Officers and those drafting the plan are trying their best to subtly introduce the word high rise into points made in the section for Southgate, once again I reiterate my comments above that the decision for Southgate Office Village sets a major precedent against the plans for high rises in Southgate. This must be respected, and the council should drop this comment.

Major Objection of explanation point (3.6.5) in the Draft Strategic Policy SP for Southgate

May I echo many residents’ concerns in having to now contemplate the building on top of supermarkets, therefore worsening their shopping experience in Southgate all together and adding yet another layer of inconvenience.

On a more serious note, there is no guarantee from supermarkets that they would be willing to see such construction on their sites, again due to the impact of customer experience, but also in what respect will the council look to partner with the council on such schemes? Enfield council have clearly struggled in prior development schemes such as Meridian Water for example, hence such foresight is if anything too ambitious when the council cannot even work on schedule for its existing developments. There is no real obligation by supermarkets to work in partnership with local authorities on such causes- hence the council might want to be careful when partnering up with profit seeking groups like supermarkets.

When supermarkets were contemplating their original construction, I am sure their sole purpose was to satisfy shoppers and not the local authority and their goals / targets. Therefore, the intentions of the council to work in partnership is actually a little too ambitious, as the common values of business and citizen satisfaction i.e. ASDA and Enfield Council goals for Southgate in this case are far apart.

Support of explanation point (3.6.6) in the Draft Strategic Policy SP for Southgate

Support of explanation point (3.6.7) in the Draft Strategic Policy SP for Southgate

I would also like to refer to one resident who made the following point in relation to the distribution of a leaflet by the Leader of the Council Nesli Caliskan:

“To be fair, the uncertain nature of the projections is recognised in some of the more technical Local Plan documents, but it is conspicuous by its absence from the headline statements, where these can be found, or from Councillor Caliskan’ s “Future Enfield: Enfield homes for Enfield people” leaflet distributed to households a few weeks ago.

However, the discussion of future housing need in the documents is very heavily influenced by the housing targets set by central government and the GLA. The demographic contribution to the future need is of course related to the uncertain household projections discussed above. A large chunk of the targets which government has been trying to set is due to central government’s use of formulae which place great stress on affordability, essentially based on average house prices in an area with average wages of those working in the area, wherever they live. Affordability of rental accommodation is ignored; of course, there is a relationship with house prices, but it is not a simple one.

This culminates in the statement in Councillor Caliskan’ s leaflet that the government would like us to build 4,397 homes per year.
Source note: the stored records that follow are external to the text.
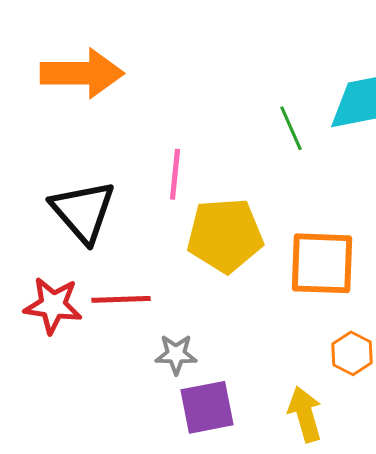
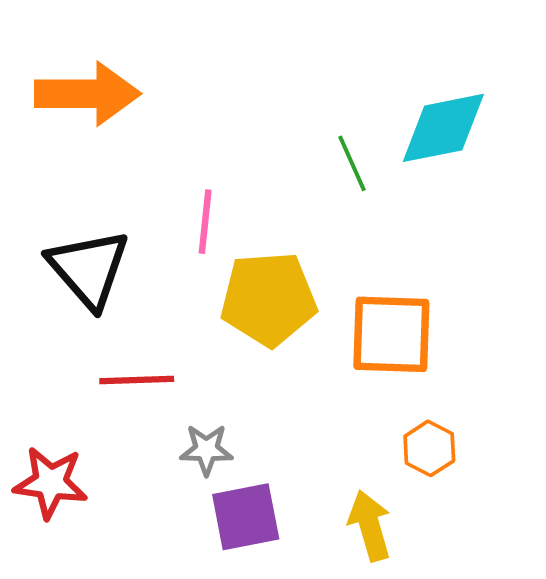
red star: (53, 305) -> (51, 483), moved

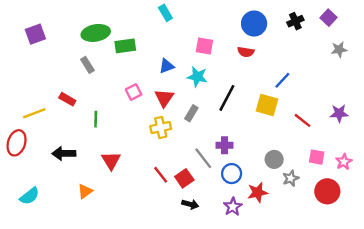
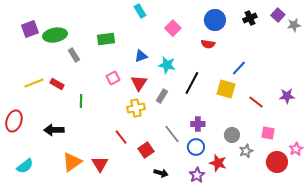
green ellipse: (96, 33) -> (55, 35), moved
pink square: (204, 46) -> (173, 28), moved, turned 35
gray star: (339, 50) -> (294, 25), moved
yellow line: (34, 113) -> (34, 83), moved
purple cross: (225, 145) -> (198, 124), moved
red triangle: (111, 161) -> (100, 164), moved
pink star: (344, 162) -> (296, 149), moved
red line: (161, 175) -> (121, 137), moved
red square: (184, 178) -> (146, 150), moved
orange triangle: (85, 191) -> (72, 162), size x1.5
red star: (258, 192) -> (218, 163), turned 30

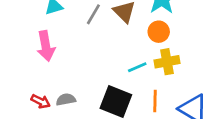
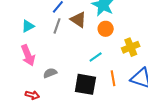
yellow cross: (167, 62) -> (131, 47), moved
gray semicircle: (66, 100) -> (50, 73), moved

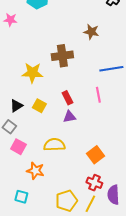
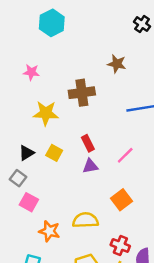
pink star: (10, 20) -> (31, 72), moved
pink line: (98, 95) -> (125, 155), moved, turned 56
yellow semicircle: (54, 145) -> (85, 220), moved
orange square: (95, 155) -> (122, 200), moved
This appears to be taken from central government calculations consistent with what was probably the most mutant of their formulae in December 2020. However, they dropped this formula in April 2021. The figure of 4,397 was dead in the water at this point and should not have been used in any documents prepared after this point, including Councillor Caliskan’ s leaflet. Some might think that the purpose of using the figure make anything significantly less seem like a good result or compromise for the borough.

This means that it is probably the worst time possible to be committing to plans for the next twenty years. There is a real danger that Green Belt is given up or unsuitable tower blocks built because it is assumed that the projected growth is bound to happen. If it doesn’t, we have ruined parts of our borough for nothing.”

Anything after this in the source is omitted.